Емелин не утрачивает способности смеяться, подпитываясь новой информацией о казусах существования, но всегда помнит о том, что жизнь есть нисхождение. Это движение вниз отличает и отношение к реальности, и к представляющему её штампу. "К женщине с плетью я шёл, выполняя завет Заратустры. Баба дала мне по морде и отобрала мою плеть" ("Римейк римейка римейка"), – сообщает герой об унижении ницшеанской программы и себя вместе с ней. "Мусульманские банды Всё, что хотят, здесь делают. Нет у вас больше Роланда, Нет Орлеанской девы", – недействительным оказывается героический эпос с его горизонтом ожидания ("К событиям в городе Париже"). Вроде бы всем правит Америка, о чём осведомлён емелинский герой, но падает – в прямом и переносном смысле – и Америка: "Тучи пыли вставали в эфире, Репортёры срывались на крик. А народ ликовал во всём мире, Что Америке вышел кирдык!" ("Песня об 11 сентября").

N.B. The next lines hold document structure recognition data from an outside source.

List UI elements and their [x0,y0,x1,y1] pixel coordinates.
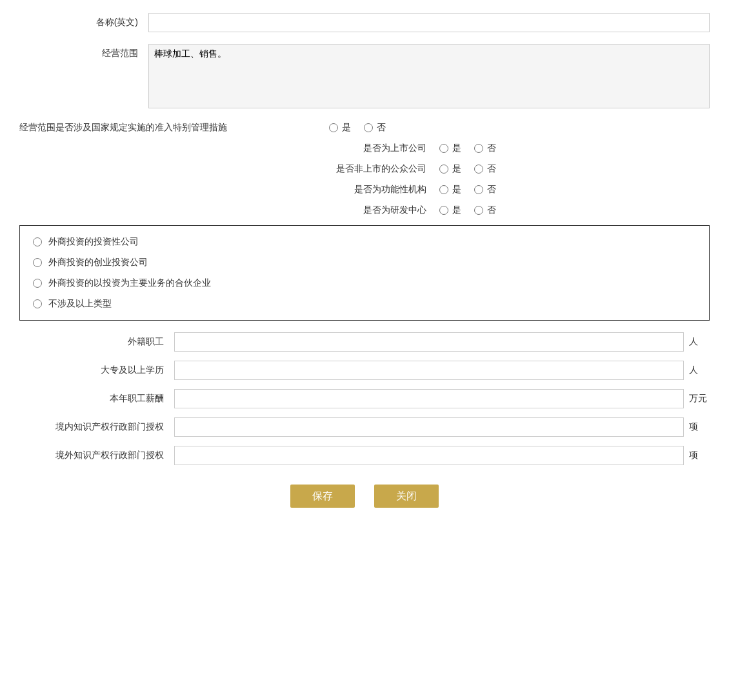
rd-center-label: 是否为研发中心 [233,205,426,216]
annual-salary-label: 本年职工薪酬 [19,393,174,405]
listed-company-label: 是否为上市公司 [233,143,426,154]
college-above-input[interactable] [174,361,684,380]
special-mgmt-row: 经营范围是否涉及国家规定实施的准入特别管理措施 是 否 [19,122,710,134]
investment-type-4[interactable]: 不涉及以上类型 [33,298,696,310]
public-company-options: 是 否 [439,163,496,175]
annual-salary-unit: 万元 [684,393,710,405]
investment-type-2-label: 外商投资的创业投资公司 [48,257,148,268]
foreign-ip-input[interactable] [174,446,684,465]
domestic-ip-label: 境内知识产权行政部门授权 [19,421,174,433]
form-container: 各称(英文) 经营范围 棒球加工、销售。 经营范围是否涉及国家规定实施的准入特别… [19,13,710,508]
business-scope-row: 经营范围 棒球加工、销售。 [19,44,710,110]
functional-org-options: 是 否 [439,184,496,195]
annual-salary-input[interactable] [174,389,684,408]
english-name-label: 各称(英文) [19,13,148,28]
business-scope-textarea[interactable]: 棒球加工、销售。 [148,44,710,108]
business-scope-label: 经营范围 [19,44,148,59]
investment-type-box: 外商投资的投资性公司 外商投资的创业投资公司 外商投资的以投资为主要业务的合伙企… [19,225,710,321]
business-scope-control: 棒球加工、销售。 [148,44,710,110]
english-name-row: 各称(英文) [19,13,710,32]
investment-type-1[interactable]: 外商投资的投资性公司 [33,236,696,248]
functional-org-no[interactable]: 否 [474,184,496,195]
foreign-ip-row: 境外知识产权行政部门授权 项 [19,446,710,465]
listed-company-row: 是否为上市公司 是 否 [19,143,710,154]
special-mgmt-yes[interactable]: 是 [329,122,351,134]
rd-center-options: 是 否 [439,205,496,216]
foreign-employees-unit: 人 [684,336,710,348]
investment-type-1-label: 外商投资的投资性公司 [48,236,139,248]
domestic-ip-input[interactable] [174,417,684,437]
button-row: 保存 关闭 [19,485,710,508]
investment-type-3[interactable]: 外商投资的以投资为主要业务的合伙企业 [33,277,696,289]
public-company-yes[interactable]: 是 [439,163,461,175]
english-name-input[interactable] [148,13,710,32]
domestic-ip-unit: 项 [684,421,710,433]
close-button[interactable]: 关闭 [374,485,439,508]
college-above-label: 大专及以上学历 [19,365,174,376]
rd-center-no[interactable]: 否 [474,205,496,216]
domestic-ip-row: 境内知识产权行政部门授权 项 [19,417,710,437]
save-button[interactable]: 保存 [290,485,355,508]
special-mgmt-no[interactable]: 否 [364,122,386,134]
english-name-control [148,13,710,32]
rd-center-yes[interactable]: 是 [439,205,461,216]
investment-type-3-label: 外商投资的以投资为主要业务的合伙企业 [48,277,211,289]
special-mgmt-label: 经营范围是否涉及国家规定实施的准入特别管理措施 [19,122,329,134]
functional-org-row: 是否为功能性机构 是 否 [19,184,710,195]
public-company-row: 是否非上市的公众公司 是 否 [19,163,710,175]
annual-salary-row: 本年职工薪酬 万元 [19,389,710,408]
functional-org-label: 是否为功能性机构 [233,184,426,195]
foreign-employees-label: 外籍职工 [19,336,174,348]
listed-company-yes[interactable]: 是 [439,143,461,154]
college-above-row: 大专及以上学历 人 [19,361,710,380]
college-above-unit: 人 [684,365,710,376]
foreign-employees-row: 外籍职工 人 [19,332,710,352]
foreign-ip-label: 境外知识产权行政部门授权 [19,450,174,461]
listed-company-options: 是 否 [439,143,496,154]
special-mgmt-options: 是 否 [329,122,386,134]
rd-center-row: 是否为研发中心 是 否 [19,205,710,216]
functional-org-yes[interactable]: 是 [439,184,461,195]
listed-company-no[interactable]: 否 [474,143,496,154]
public-company-no[interactable]: 否 [474,163,496,175]
public-company-label: 是否非上市的公众公司 [233,163,426,175]
foreign-ip-unit: 项 [684,450,710,461]
foreign-employees-input[interactable] [174,332,684,352]
investment-type-2[interactable]: 外商投资的创业投资公司 [33,257,696,268]
investment-type-4-label: 不涉及以上类型 [48,298,112,310]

Вниз ведёт читателя и несравненно более популярный современный писатель – Виктор Пелевин. Емелин – простой, народный, реалистичный. Пелевин – сложный, интеллигентский, постмодернистский. У первого есть дидактическая идея, кочующая из текста в текст, превращающаяся в пелевинского бога из машины. У второго нет назидания, всё заполняет собой вслух ругающийся субъект. Но у обоих массовая информация входит в художественный код. Пелевин постоянно говорит о пустоте, превращает её в главную полноту текста, но всё же на первом плане – остроумный и весьма озлобленный субъект речи, который всё замечает, потребляет и так хорошо разбирается в том, что отрицает, что появляется вопрос: а может эта ругань и насмешки – форма объяснение в любви или хотя бы признание зависимости? Нечто подобное наблюдается и у Емелина: он активно работает с популярным ныне вторичным абсурдом: не бытие стучится в текст, а образы издевательства над ним в новостях, телевизионных картинках, в интернет-сообщениях, в информационном хламе, готовом заполнить каждый дом. Чья-то трагедия, пройдя сито масскульутры (выпуск новостей – её кульминация), превращается в необходимый минимум сюжета: на место агонизирующей литературы спешат новостные истории, маленькие трагедии, поставкой и постановкой которых занимаются информационные агентства всего мира. Когда есть Бен Ладен, живой, мёртвый или вовсе отсутствующий, романы о добре и зле как бы и не нужны. Есть малые формы – драматизированные сообщения, выдающие влечение к экономичности, жадность потребления мнимой реальности, иллюзорного приобщения к эпицентру современного мироздания.